I read the report online in The Guardian, which is the paper I read most days. When I took the whole sentence and put it into Google, however, in an attempt to discover more about the events, I discovered that the very same words were used on the websites of many other dailies. I guess the fact that journalists working online share copy in this age of click and paste shouldn’t really have been a surprise to me, but it was nevertheless.
The John Lewis video, with “Please, Please, Please” beautifully sung by Slow Moving Millie (aka Amelia Warner), can be found easily on YouTube. This micro film is very effective because it turns the inherent egoism of the song’s lyric on its head, presenting us with an unexpected gesture of heart-warming and goose-bump-inducing altruism. One verse in the song goes, “Haven’t had a dream in a long time / See, the life I’ve had / Can make a good man bad”. The news that has come to me over the holiday season – mostly through the British and Italian online press – is that many men turned bad in the worst possible way this Christmas, performing the ultimate gesture of egoism: the taking of another’s life. Most, but not all, of those others have been women.

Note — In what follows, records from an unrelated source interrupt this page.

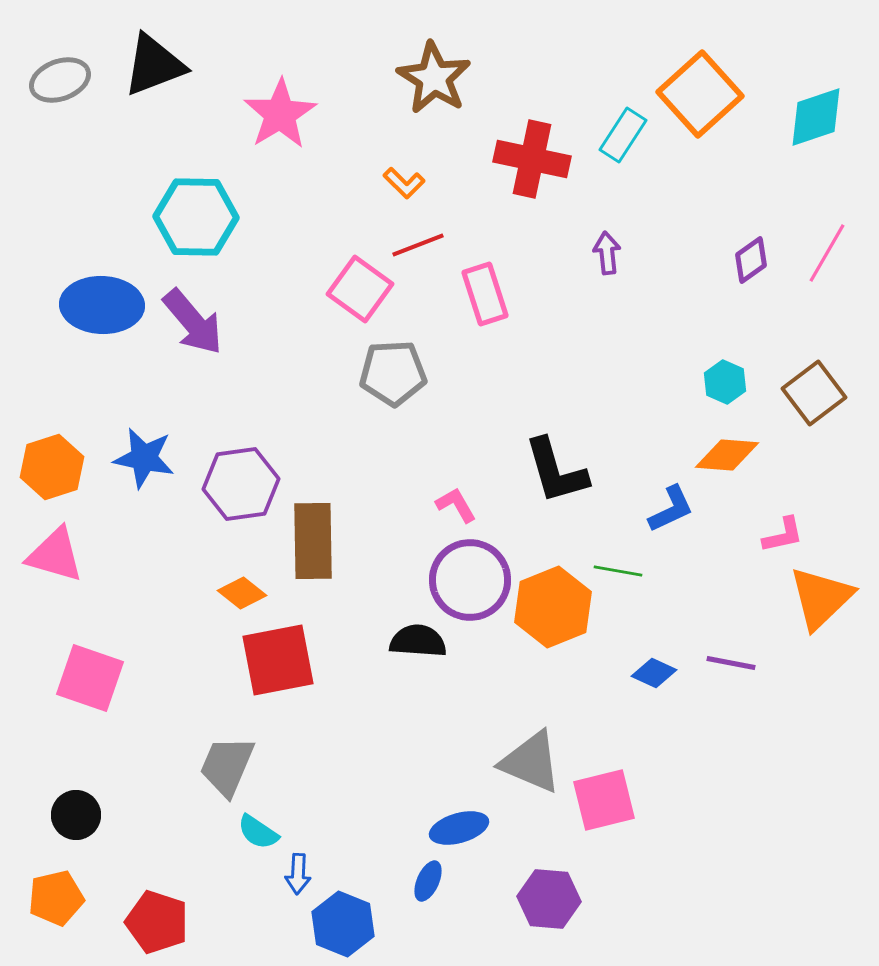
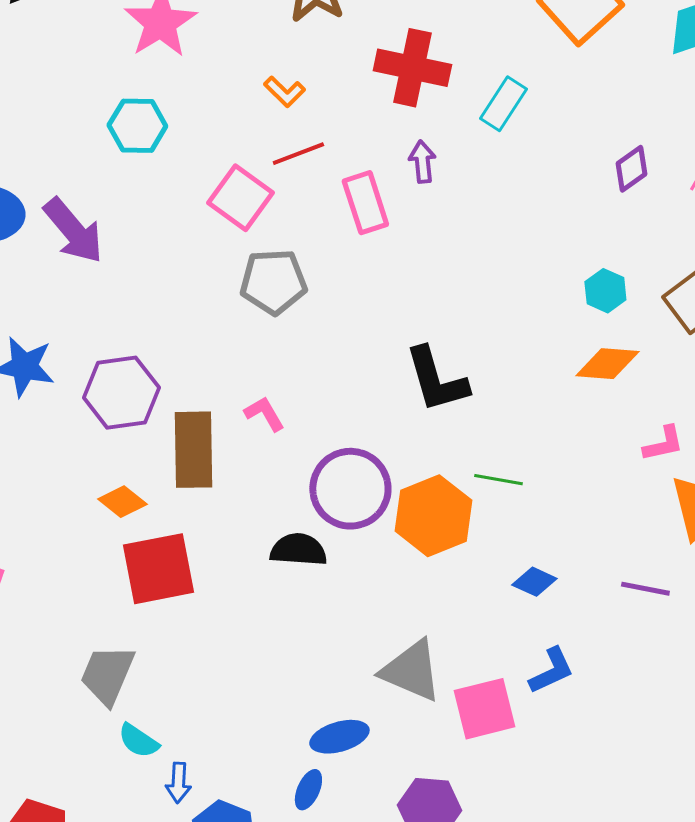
cyan rectangle: (623, 135) -> (503, 104), moved
cyan hexagon: (196, 217) -> (137, 126), moved, size x0.7
purple arrow: (607, 253) -> (422, 162), moved
pink L-shape: (456, 505) -> (264, 414), moved
blue L-shape: (671, 509) -> (551, 671), moved
purple line: (731, 663) -> (645, 589), moved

Too many men turned really bad, both in Sicily, where I live, and in the UK, where I come from. I seem to remember having read a headline referring to a Christmas family massacre somewhere in Texas. One wonders just how many such events have occurred worldwide. But of course it’s not a purely Yuletide phenomenon. It was reported that the 24-year-old Sicilian woman murdered by her ex-boyfriend of the same age was 2011′s 93rd Italian woman killed by a man she was (or had been) close to or had known.
Yesterday in court in Manchester a twenty-year-old accused of murder calmly gave his first name as “Psycho”. What does that mean? Can a self-styled madman really be mad? Can it really be the lives they’ve had that make them turn in this way? What do they dream of? Can things be going from bad to worse?
There’s so much in all of this to think about, so much more than any blog entry can ever deal with.